Order of group $\langle x,y,z \mid x^2=y^2= z^2= e, xyz=yzx = zxy \rangle$

Question

Group $\langle x,y,z \mid x^2=y^2= z^2= e, xyz=yzx = zxy \rangle$ has order 16. I put $a = xy$ and we have $za=az=yzay$ but I can't continue it.

Answer 1

I would go about this as follows (leaving the details for you).

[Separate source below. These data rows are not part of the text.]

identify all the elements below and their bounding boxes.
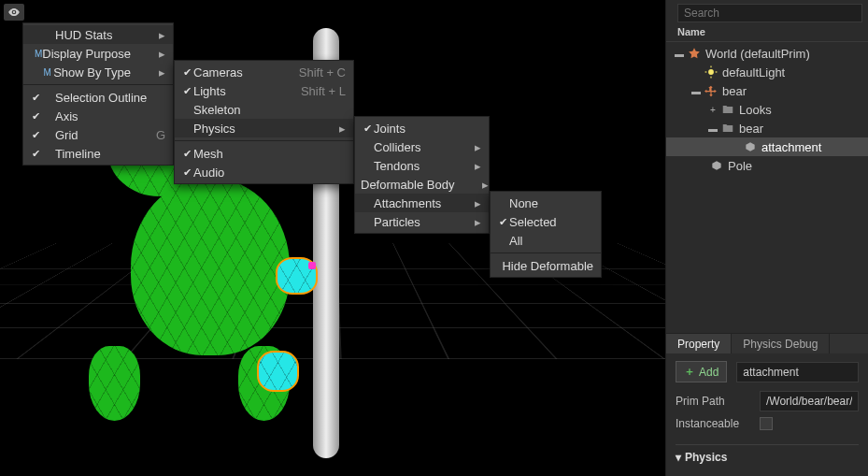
- tree-label: Looks: [739, 103, 772, 117]
- check-icon: ✔: [361, 123, 374, 135]
- svg-point-0: [13, 11, 15, 13]
- menu-item-selection-outline[interactable]: ✔Selection Outline: [23, 88, 173, 107]
- prim-name-field[interactable]: [736, 362, 859, 382]
- tab-property[interactable]: Property: [666, 334, 732, 354]
- search-container: [677, 4, 862, 22]
- chevron-right-icon: ▸: [447, 196, 481, 210]
- tree-label: bear: [739, 122, 763, 136]
- plus-icon: ＋: [684, 364, 695, 380]
- collapse-icon[interactable]: ▬: [674, 49, 685, 59]
- prim-path-label: Prim Path: [676, 395, 750, 408]
- collapse-icon[interactable]: ▬: [690, 86, 702, 96]
- menu-item-axis[interactable]: ✔Axis: [23, 107, 173, 125]
- menu-item-audio[interactable]: ✔Audio: [175, 163, 353, 181]
- prim-path-field[interactable]: [760, 391, 859, 411]
- menu-item-deformable-body[interactable]: Deformable Body▸: [355, 175, 489, 194]
- check-icon: ✔: [29, 148, 42, 160]
- stage-panel: Name ▬ World (defaultPrim) defaultLight …: [665, 0, 868, 476]
- chevron-down-icon: ▾: [676, 451, 685, 464]
- tree-row-bear-inner[interactable]: ▬ bear: [666, 119, 868, 137]
- tree-label: bear: [722, 84, 747, 98]
- search-input[interactable]: [677, 4, 862, 22]
- visibility-menu[interactable]: HUD Stats▸ MDisplay Purpose▸ MShow By Ty…: [22, 22, 174, 166]
- tree-row-world[interactable]: ▬ World (defaultPrim): [666, 44, 868, 63]
- light-icon: [704, 65, 719, 79]
- menu-item-timeline[interactable]: ✔Timeline: [23, 144, 173, 163]
- chevron-right-icon: ▸: [131, 65, 165, 79]
- eye-icon: [7, 6, 21, 19]
- tree-label: World (defaultPrim): [705, 47, 810, 61]
- menu-item-tendons[interactable]: Tendons▸: [355, 156, 489, 175]
- property-tabs: Property Physics Debug: [666, 333, 868, 355]
- menu-item-selected[interactable]: ✔Selected: [491, 212, 601, 231]
- instanceable-checkbox[interactable]: [760, 417, 773, 430]
- m-badge-icon: M: [41, 67, 53, 78]
- menu-item-attachments[interactable]: Attachments▸: [355, 194, 489, 212]
- menu-item-show-by-type[interactable]: MShow By Type▸: [23, 63, 173, 81]
- menu-item-none[interactable]: None: [491, 194, 601, 212]
- tab-physics-debug[interactable]: Physics Debug: [732, 334, 830, 354]
- menu-item-all[interactable]: All: [491, 231, 601, 250]
- menu-item-cameras[interactable]: ✔CamerasShift + C: [175, 63, 353, 81]
- check-icon: ✔: [180, 66, 193, 79]
- tree-row-defaultlight[interactable]: defaultLight: [666, 63, 868, 81]
- check-icon: ✔: [180, 85, 193, 97]
- check-icon: ✔: [29, 110, 42, 123]
- menu-item-skeleton[interactable]: Skeleton: [175, 100, 353, 119]
- chevron-right-icon: ▸: [131, 28, 165, 42]
- check-icon: ✔: [29, 92, 42, 104]
- prim-icon: [743, 139, 758, 154]
- tree-label: attachment: [761, 140, 821, 154]
- stage-tree[interactable]: ▬ World (defaultPrim) defaultLight ▬ bea…: [666, 42, 868, 182]
- world-icon: [687, 46, 702, 61]
- svg-point-1: [708, 69, 714, 75]
- tree-row-looks[interactable]: + Looks: [666, 100, 868, 119]
- show-by-type-menu[interactable]: ✔CamerasShift + C ✔LightsShift + L Skele…: [174, 60, 354, 184]
- chevron-right-icon: ▸: [311, 122, 346, 136]
- chevron-right-icon: ▸: [447, 140, 481, 154]
- physics-menu[interactable]: ✔Joints Colliders▸ Tendons▸ Deformable B…: [354, 116, 490, 234]
- collapse-icon[interactable]: ▬: [707, 123, 719, 134]
- menu-item-joints[interactable]: ✔Joints: [355, 119, 489, 137]
- property-panel: ＋Add Prim Path Instanceable ▾Physics: [666, 353, 868, 476]
- attachments-menu[interactable]: None ✔Selected All Hide Deformable: [490, 191, 602, 278]
- folder-icon: [720, 121, 735, 136]
- tree-row-attachment[interactable]: attachment: [666, 137, 868, 156]
- m-badge-icon: M: [35, 49, 42, 59]
- add-button[interactable]: ＋Add: [676, 361, 727, 382]
- chevron-right-icon: ▸: [454, 178, 489, 192]
- menu-item-grid[interactable]: ✔GridG: [23, 125, 173, 144]
- menu-item-display-purpose[interactable]: MDisplay Purpose▸: [23, 44, 173, 63]
- tree-label: defaultLight: [722, 65, 785, 79]
- expand-icon[interactable]: +: [707, 105, 719, 115]
- check-icon: ✔: [180, 148, 193, 160]
- physics-section-header[interactable]: ▾Physics: [676, 444, 859, 468]
- chevron-right-icon: ▸: [447, 215, 481, 229]
- chevron-right-icon: ▸: [447, 159, 481, 173]
- menu-item-hud-stats[interactable]: HUD Stats▸: [23, 25, 173, 44]
- instanceable-label: Instanceable: [676, 417, 750, 430]
- menu-item-physics[interactable]: Physics▸: [175, 119, 353, 137]
- menu-item-lights[interactable]: ✔LightsShift + L: [175, 81, 353, 100]
- tree-label: Pole: [728, 159, 752, 173]
- menu-item-particles[interactable]: Particles▸: [355, 212, 489, 231]
- xform-icon: [704, 83, 719, 98]
- tree-header-name: Name: [666, 24, 868, 42]
- check-icon: ✔: [496, 216, 509, 228]
- menu-item-mesh[interactable]: ✔Mesh: [175, 144, 353, 163]
- prim-icon: [709, 158, 724, 173]
- visibility-eye-button[interactable]: [4, 4, 24, 21]
- check-icon: ✔: [29, 129, 42, 141]
- check-icon: ✔: [180, 166, 193, 179]
- tree-row-pole[interactable]: Pole: [666, 156, 868, 175]
- menu-item-colliders[interactable]: Colliders▸: [355, 137, 489, 156]
- menu-item-hide-deformable[interactable]: Hide Deformable: [491, 256, 601, 275]
- chevron-right-icon: ▸: [131, 47, 165, 61]
- folder-icon: [720, 102, 735, 117]
- tree-row-bear[interactable]: ▬ bear: [666, 81, 868, 100]
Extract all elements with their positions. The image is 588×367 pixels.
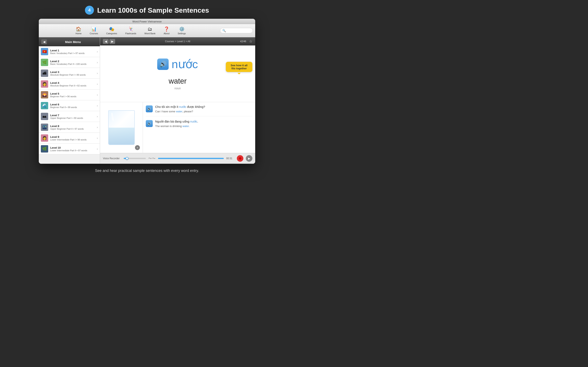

Let's denote the group by $G$. Let $b=xyz$. Justify the following claims:

• We have $xbx^{-1}=yby^{-1}=zbz^{-1}=b$, so $b$ is in the center $Z(G)$. Denote $H=\langle b\rangle$, so $H\unlhd G$.
• $b^2=(xy)^2=(yz)^2=(zx)^2$ implying that $G/H$ has exponent two and is thus elementary 2-abelian.
• $xyz\in H$, so $G/H$ is generated by the cosets $xH$ and $yH$ and therefore $|G/H|\le 4$.
• Because $b^2\in Z(G)$ we have $(xy)^2=b^2=(yx)^2$ implying that $b^4=1$.
• $|G|\le16$.
• Consider the following complex matrices and prove that $|G|\ge16$: $$ X=\left(\begin{array}{cccc}0&1&0&0\\1&0&0&0\\0&0&0&1\\0&0&1&0\end{array}\right), $$ $$ Y=\left(\begin{array}{cccc}0&0&1&0\\0&0&0&-1\\1&0&0&0\\0&-1&0&0\end{array}\right), $$ $$ Z=\left(\begin{array}{cccc}0&0&0&i\\0&0&i&0\\0&-i&0&0\\-i&0&0&0\end{array}\right). $$ Hint $XYZ=i I_4$.